I want to use the Approximate Nearest Neighbor Search provide by Spark MLlib (ref.) but I'm super lost because I didn't find an example or something to guide me. The only info provided for the previous link is:
Approximate nearest neighbor search takes a dataset (of feature vectors) and a key (a single feature vector), and it approximately returns a specified number of rows in the dataset that are closest to the vector.
Approximate nearest neighbor search accepts both transformed and untransformed datasets as input. If an untransformed dataset is used, it will be transformed automatically. In this case, the hash signature will be created as outputCol.

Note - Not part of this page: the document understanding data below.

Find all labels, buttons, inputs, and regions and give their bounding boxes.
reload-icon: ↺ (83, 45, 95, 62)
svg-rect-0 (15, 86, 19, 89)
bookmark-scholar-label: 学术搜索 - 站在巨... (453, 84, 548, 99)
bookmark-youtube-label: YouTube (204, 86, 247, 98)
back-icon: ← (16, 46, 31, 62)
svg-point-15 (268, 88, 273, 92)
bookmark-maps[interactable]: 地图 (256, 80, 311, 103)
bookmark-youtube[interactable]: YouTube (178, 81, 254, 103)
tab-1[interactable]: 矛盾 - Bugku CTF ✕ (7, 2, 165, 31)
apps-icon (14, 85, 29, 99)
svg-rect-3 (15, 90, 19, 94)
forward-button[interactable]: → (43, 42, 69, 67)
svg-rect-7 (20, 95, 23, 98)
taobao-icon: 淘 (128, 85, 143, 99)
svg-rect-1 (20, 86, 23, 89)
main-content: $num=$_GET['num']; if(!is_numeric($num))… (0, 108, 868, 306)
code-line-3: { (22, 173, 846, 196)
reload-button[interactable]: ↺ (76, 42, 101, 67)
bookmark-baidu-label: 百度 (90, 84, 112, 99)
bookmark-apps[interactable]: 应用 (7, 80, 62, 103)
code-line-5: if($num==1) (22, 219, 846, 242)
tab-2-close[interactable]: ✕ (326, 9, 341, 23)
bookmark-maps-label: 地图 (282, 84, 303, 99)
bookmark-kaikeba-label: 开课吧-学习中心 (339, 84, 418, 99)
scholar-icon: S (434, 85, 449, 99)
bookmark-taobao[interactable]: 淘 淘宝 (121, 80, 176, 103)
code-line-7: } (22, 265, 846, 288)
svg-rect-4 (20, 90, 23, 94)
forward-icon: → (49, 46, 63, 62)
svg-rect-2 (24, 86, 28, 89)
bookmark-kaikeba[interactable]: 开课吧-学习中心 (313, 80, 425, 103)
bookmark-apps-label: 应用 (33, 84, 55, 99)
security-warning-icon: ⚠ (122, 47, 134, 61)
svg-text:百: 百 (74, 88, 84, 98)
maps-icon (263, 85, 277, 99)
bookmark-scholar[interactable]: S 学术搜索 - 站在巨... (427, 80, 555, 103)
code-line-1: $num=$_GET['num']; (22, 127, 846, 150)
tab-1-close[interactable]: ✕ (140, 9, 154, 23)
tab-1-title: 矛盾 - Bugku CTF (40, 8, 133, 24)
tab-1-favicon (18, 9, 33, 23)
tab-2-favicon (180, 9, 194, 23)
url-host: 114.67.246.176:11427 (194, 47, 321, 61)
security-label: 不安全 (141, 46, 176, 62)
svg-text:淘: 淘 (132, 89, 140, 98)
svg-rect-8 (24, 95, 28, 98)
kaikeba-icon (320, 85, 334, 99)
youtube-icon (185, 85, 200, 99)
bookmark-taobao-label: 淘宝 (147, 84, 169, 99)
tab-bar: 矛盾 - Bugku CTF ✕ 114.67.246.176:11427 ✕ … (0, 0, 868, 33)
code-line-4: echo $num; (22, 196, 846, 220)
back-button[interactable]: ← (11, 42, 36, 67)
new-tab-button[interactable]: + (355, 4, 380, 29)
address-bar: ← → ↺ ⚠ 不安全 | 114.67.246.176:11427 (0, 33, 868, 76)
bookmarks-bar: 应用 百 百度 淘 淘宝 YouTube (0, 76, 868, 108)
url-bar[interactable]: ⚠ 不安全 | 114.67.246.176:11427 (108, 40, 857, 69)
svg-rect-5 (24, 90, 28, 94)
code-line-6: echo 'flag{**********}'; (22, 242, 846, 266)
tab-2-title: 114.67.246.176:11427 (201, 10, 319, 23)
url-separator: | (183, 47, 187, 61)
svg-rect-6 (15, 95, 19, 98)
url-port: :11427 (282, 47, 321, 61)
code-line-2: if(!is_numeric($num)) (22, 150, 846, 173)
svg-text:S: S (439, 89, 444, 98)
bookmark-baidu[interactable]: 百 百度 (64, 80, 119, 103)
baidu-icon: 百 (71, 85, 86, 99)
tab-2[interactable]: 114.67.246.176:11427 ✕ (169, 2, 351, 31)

A distance column will be added to the output dataset to show the true distance between each output row and the searched key.
Note: Approximate nearest neighbor search will return fewer than k rows when there are not enough candidates in the hash bucket.

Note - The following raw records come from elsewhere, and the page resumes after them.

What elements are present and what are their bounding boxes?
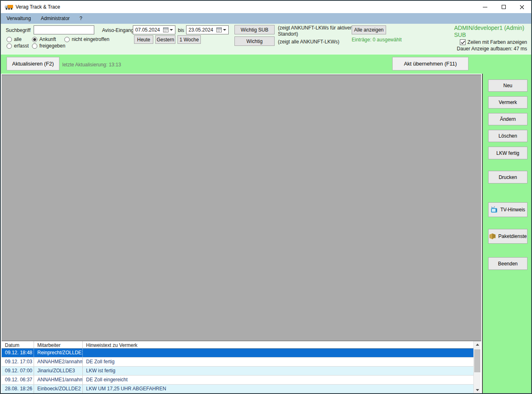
table-row[interactable]: 09.12. 06:37 ANNAHME1/annahme1 DE Zoll e… (2, 376, 473, 385)
checkbox-icon (460, 39, 466, 45)
scrollbar-thumb[interactable] (474, 349, 480, 372)
cell-hinweis: LKW UM 17,25 UHR ABGEFAHREN (83, 385, 473, 393)
close-button[interactable] (513, 1, 531, 13)
chevron-down-icon (223, 29, 226, 31)
radio-alle[interactable]: alle (7, 36, 22, 42)
menu-verwaltung[interactable]: Verwaltung (1, 13, 36, 24)
entries-status: Einträge: 0 ausgewählt (352, 37, 402, 43)
radio-icon (32, 37, 37, 42)
table-row[interactable]: 09.12. 18:48 Reinprecht/ZOLLDE1 (2, 349, 473, 358)
arrow-down-icon (476, 389, 479, 391)
menu-administrator[interactable]: Administrator (36, 13, 75, 24)
cell-hinweis: LKW ist fertig (83, 367, 473, 375)
cell-mitarbeiter: ANNAHME2/annahme2 (34, 358, 83, 366)
calendar-dropdown-button[interactable] (214, 26, 228, 34)
cell-mitarbeiter: ANNAHME1/annahme1 (34, 376, 83, 384)
radio-icon (64, 37, 70, 42)
date-from-value: 07.05.2024 (133, 27, 161, 33)
user-site: SUB (454, 32, 527, 38)
maximize-button[interactable] (494, 1, 513, 13)
cell-datum: 09.12. 18:48 (2, 349, 34, 357)
tv-icon (491, 206, 498, 213)
neu-button[interactable]: Neu (488, 79, 527, 92)
chevron-down-icon (170, 29, 173, 31)
cell-mitarbeiter: Jinariu/ZOLLDE3 (34, 367, 83, 375)
radio-icon (7, 43, 12, 49)
table-row[interactable]: 09.12. 17:03 ANNAHME2/annahme2 DE Zoll f… (2, 358, 473, 367)
row-colors-checkbox[interactable]: Zeilen mit Farben anzeigen (454, 39, 527, 45)
main-content: Datum Mitarbeiter Hinweistext zu Vermerk… (1, 74, 531, 393)
radio-ankunft[interactable]: Ankunft (32, 36, 56, 42)
empty-list-pane (2, 75, 481, 341)
table-row[interactable]: 28.08. 18:26 Einboeck/ZOLLDE2 LKW UM 17,… (2, 385, 473, 394)
radio-icon (32, 43, 37, 49)
date-from-picker[interactable]: 07.05.2024 (133, 25, 175, 34)
lkw-fertig-button[interactable]: LKW fertig (488, 147, 527, 159)
grid-header: Datum Mitarbeiter Hinweistext zu Vermerk (2, 341, 473, 349)
user-info-block: ADMIN/developer1 (Admin) SUB Zeilen mit … (454, 25, 527, 52)
radio-label: erfasst (14, 43, 29, 49)
radio-erfasst[interactable]: erfasst (7, 43, 29, 49)
title-bar: Verag Track & Trace (1, 1, 531, 13)
cell-hinweis: DE Zoll eingereicht (83, 376, 473, 384)
cell-mitarbeiter: Reinprecht/ZOLLDE1 (34, 349, 83, 357)
akt-uebernehmen-button[interactable]: Akt übernehmen (F11) (392, 57, 468, 70)
date-to-value: 23.05.2024 (186, 27, 214, 33)
date-to-picker[interactable]: 23.05.2024 (186, 25, 229, 34)
table-row[interactable]: 09.12. 07:00 Jinariu/ZOLLDE3 LKW ist fer… (2, 367, 473, 376)
aendern-button[interactable]: Ändern (488, 113, 527, 125)
minimize-button[interactable] (476, 1, 494, 13)
checkbox-label: Zeilen mit Farben anzeigen (468, 39, 527, 45)
maximize-icon (502, 5, 506, 9)
cell-mitarbeiter: Einboeck/ZOLLDE2 (34, 385, 83, 393)
paketdienste-button[interactable]: Paketdienste (488, 229, 527, 244)
eine-woche-button[interactable]: 1 Woche (177, 35, 201, 44)
radio-label: nicht eingetroffen (72, 36, 109, 42)
last-refresh-text: letzte Aktualisierung: 13:13 (62, 62, 121, 68)
window-title: Verag Track & Trace (16, 4, 60, 10)
app-window: Verag Track & Trace Verwaltung Administr… (0, 0, 532, 394)
column-header-hinweistext[interactable]: Hinweistext zu Vermerk (83, 341, 473, 348)
calendar-icon (216, 27, 222, 32)
command-bar: Aktualisieren (F2) letzte Aktualisierung… (1, 54, 531, 74)
filter-toolbar: Suchbegriff alle Ankunft nicht eingetrof… (1, 24, 531, 54)
alle-anzeigen-button[interactable]: Alle anzeigen (352, 25, 386, 34)
radio-label: freigegeben (39, 43, 65, 49)
table-scrollbar[interactable] (473, 341, 480, 394)
aviso-eingang-label: Aviso-Eingang (102, 27, 134, 33)
wichtig-sub-button[interactable]: Wichtig SUB (234, 25, 275, 34)
scroll-down-button[interactable] (474, 387, 481, 394)
vermerk-button[interactable]: Vermerk (488, 96, 527, 109)
action-sidebar: Neu Vermerk Ändern Löschen LKW fertig Dr… (482, 74, 532, 394)
arrow-up-icon (476, 344, 479, 346)
radio-freigegeben[interactable]: freigegeben (32, 43, 65, 49)
scroll-up-button[interactable] (474, 341, 481, 348)
menu-help[interactable]: ? (75, 13, 87, 24)
drucken-button[interactable]: Drucken (488, 171, 527, 183)
gestern-button[interactable]: Gestern (155, 35, 175, 44)
cell-datum: 09.12. 07:00 (2, 367, 34, 375)
menu-bar: Verwaltung Administrator ? (1, 13, 531, 24)
loeschen-button[interactable]: Löschen (488, 130, 527, 142)
radio-nicht-eingetroffen[interactable]: nicht eingetroffen (64, 36, 109, 42)
tv-hinweis-button[interactable]: TV-Hinweis (488, 202, 527, 217)
calendar-dropdown-button[interactable] (161, 26, 175, 34)
column-header-datum[interactable]: Datum (2, 341, 34, 348)
wichtig-button[interactable]: Wichtig (234, 36, 275, 46)
cell-hinweis (83, 349, 473, 357)
beenden-button[interactable]: Beenden (488, 257, 527, 270)
column-header-mitarbeiter[interactable]: Mitarbeiter (34, 341, 83, 348)
aktualisieren-button[interactable]: Aktualisieren (F2) (7, 57, 59, 70)
cell-datum: 09.12. 17:03 (2, 358, 34, 366)
button-label: Paketdienste (498, 233, 527, 239)
cell-datum: 28.08. 18:26 (2, 385, 34, 393)
minimize-icon (483, 7, 487, 7)
calendar-icon (163, 27, 168, 32)
truck-icon (5, 4, 14, 10)
package-icon (489, 233, 496, 240)
bis-label: bis (178, 27, 184, 33)
heute-button[interactable]: Heute (134, 35, 153, 44)
render-duration-text: Dauer Anzeige aufbauen: 47 ms (454, 46, 527, 52)
search-input[interactable] (34, 25, 94, 34)
cell-datum: 09.12. 06:37 (2, 376, 34, 384)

Does anybody know how to use the Approximate Nearest Neighbor Search provide by Spark MLlib?
Here you can find an example https://spark.apache.org/docs/2.1.0/ml-features.html#lsh-algorithms :
import org.apache.spark.ml.feature.BucketedRandomProjectionLSH
import org.apache.spark.ml.linalg.Vectors
val dfA = spark.createDataFrame(Seq(
(0, Vectors.dense(1.0, 1.0)),
(1, Vectors.dense(1.0, -1.0)),
(2, Vectors.dense(-1.0, -1.0)),
(3, Vectors.dense(-1.0, 1.0))
)).toDF("id", "keys")
val dfB = spark.createDataFrame(Seq(
(4, Vectors.dense(1.0, 0.0)),
(5, Vectors.dense(-1.0, 0.0)),
(6, Vectors.dense(0.0, 1.0)),
(7, Vectors.dense(0.0, -1.0))
)).toDF("id", "keys")
val key = Vectors.dense(1.0, 0.0)
val brp = new BucketedRandomProjectionLSH()
.setBucketLength(2.0)
.setNumHashTables(3)
.setInputCol("keys")
.setOutputCol("values")
val model = brp.fit(dfA)
// Feature Transformation
model.transform(dfA).show()
// Cache the transformed columns
val transformedA = model.transform(dfA).cache()

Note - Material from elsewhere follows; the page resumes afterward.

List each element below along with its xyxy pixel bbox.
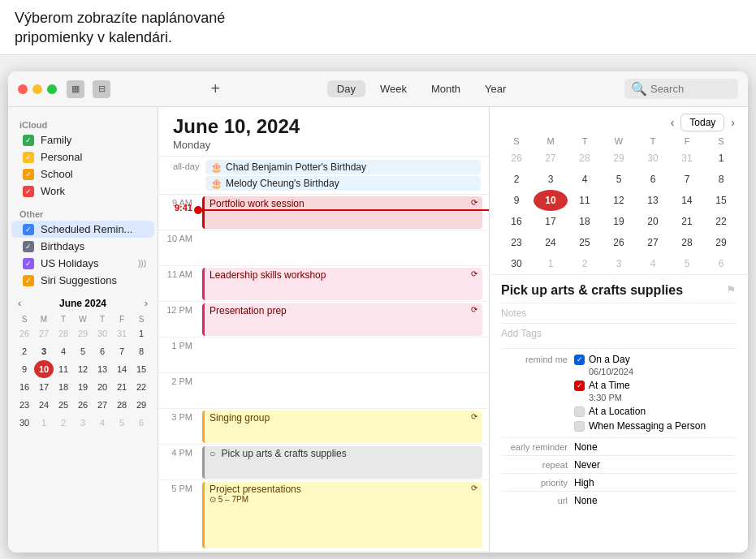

val transformedB = model.transform(dfB).cache()
// Approximate similarity join
model.approxSimilarityJoin(dfA, dfB, 1.5).show()
model.approxSimilarityJoin(transformedA, transformedB, 1.5).show()
// Self Join
model.approxSimilarityJoin(dfA, dfA, 2.5).filter("datasetA.id < datasetB.id").show()
// Approximate nearest neighbor search
model.approxNearestNeighbors(dfA, key, 2).show()
model.approxNearestNeighbors(transformedA, key, 2).show()
The code above is from spark documentation.